The tension is something that starts to be developed since the first half. In part it is achieved through the dialogue and visuals, anticipating what will happen, but also using cheap jump scares that are not so successful at their task. Some comedy is also tried to be established in the way of one-liners, but they come out as too rehearsed to be effective. Only the music is saved, which is interesting, but in parts is too present and ends up being a distraction. 

Once the second half of the movie approaches and the killer starts to roam around, we get another disappointment, and it's that most of the deaths take place off-screen and the gore is almost non-existent. The action scenes when something interesting takes place are edited in a way in which every frame only exists for some scarce seconds before shifting to the next one, making it way too difficult being able to understand and appreciate what is happening, and the acting does little to make things best.

In the final sequences of the movie, we get some unexpected twists and revelations. The problem with these twists and revelations is that they have little coherence with what is shown in the rest of the movie and the effort taken to make them feel unexpected ends up causing them to be illogical and to appear out of the blue with no build-up. After the killer is revealed is hard not to feel frustrated to see such a great concept being so underused. 

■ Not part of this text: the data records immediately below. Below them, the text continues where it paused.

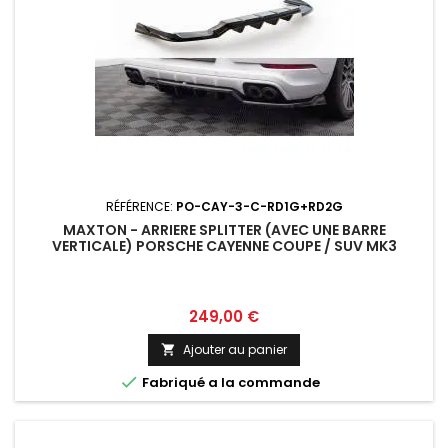
RÉFÉRENCE:
PO-CAY-3-C-RD1G+RD2G
MAXTON - ARRIERE SPLITTER (AVEC UNE BARRE
VERTICALE) PORSCHE CAYENNE COUPE / SUV MK3
Prix
249,00 €
Ajouter au panier


Fabriqué a la commande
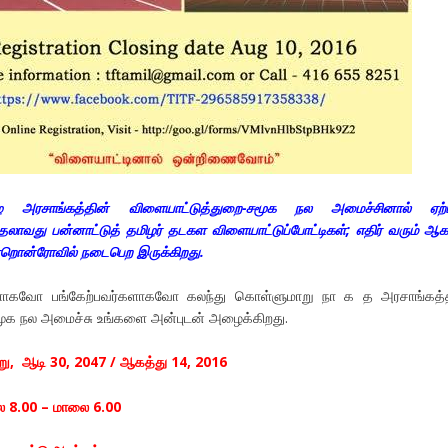
ழ அரசாங்கத்தின் விளையாட்டுத்துறை-சமூக நல அமைச்சினால் ஏற்ப
முதலாவது பன்னாட்டுத் தமிழர் தடகள விளையாட்டுப்போட்டிகள்; எதிர் வரும் ஆக
றொன்ரோவில் நடைபெற இருக்கிறது.
களாகவோ பங்கேற்பவர்களாகவோ கலந்து கொள்ளுமாறு நா க த அரசாங்கத்த
ூக நல அமைச்சு உங்களை அன்புடன் அழைக்கிறது.
று, ஆடி 30, 2047 / ஆகத்து 14, 2016
ை 8.00 – மாலை 6.00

“100 Acres of Hell” is an idea with plenty of wasted potential and that ends up being a frustrating experience for what it could have been. It falls victim to trying to follow the horror slasher formula, just that the spot of the final girl belongs to a huge 300 pounder (136 kg) ex-wrestler, which guarantees a frenetic final confrontation, but that ends up offering more than what it delivers, as what happens with the rest of the movie. The gore, that is one of the most important parts of slasher movies is very limited and leaves the sensation that this could have been its strongest point. 

“100 Acres of Hell” is distributed by Indican Pictures and will be available in selected teachers on October 8 and in digital platforms on October 15, 2019.